● Task details:
What is the count of lines in the data that hold the string "recharge"? State the number alone.

Records contained in a dataset
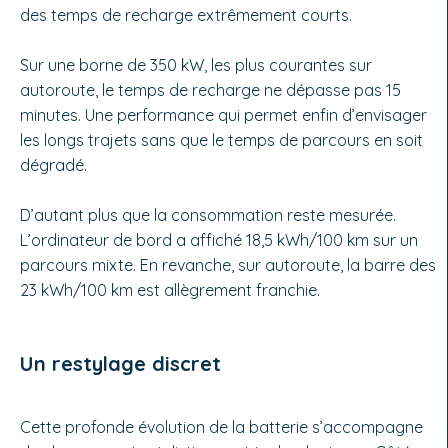
des temps de recharge extrêmement courts.
Sur une borne de 350 kW, les plus courantes sur
autoroute, le temps de recharge ne dépasse pas 15
minutes. Une performance qui permet enfin d’envisager
les longs trajets sans que le temps de parcours en soit
dégradé.
D’autant plus que la consommation reste mesurée.
L’ordinateur de bord a affiché 18,5 kWh/100 km sur un
parcours mixte. En revanche, sur autoroute, la barre des
23 kWh/100 km est allègrement franchie.
Un restylage discret
Cette profonde évolution de la batterie s’accompagne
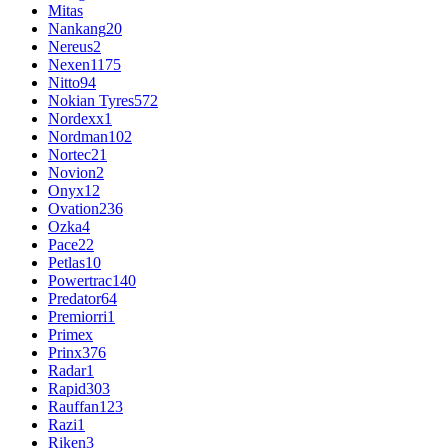
Mitas
Nankang
20
Nereus
2
Nexen
1175
Nitto
94
Nokian Tyres
572
Nordexx
1
Nordman
102
Nortec
21
Novion
2
Onyx
12
Ovation
236
Ozka
4
Pace
22
Petlas
10
Powertrac
140
Predator
64
Premiorri
1
Primex
Prinx
376
Radar
1
Rapid
303
Rauffan
123
Razi
1
Riken
3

● Answer space:
2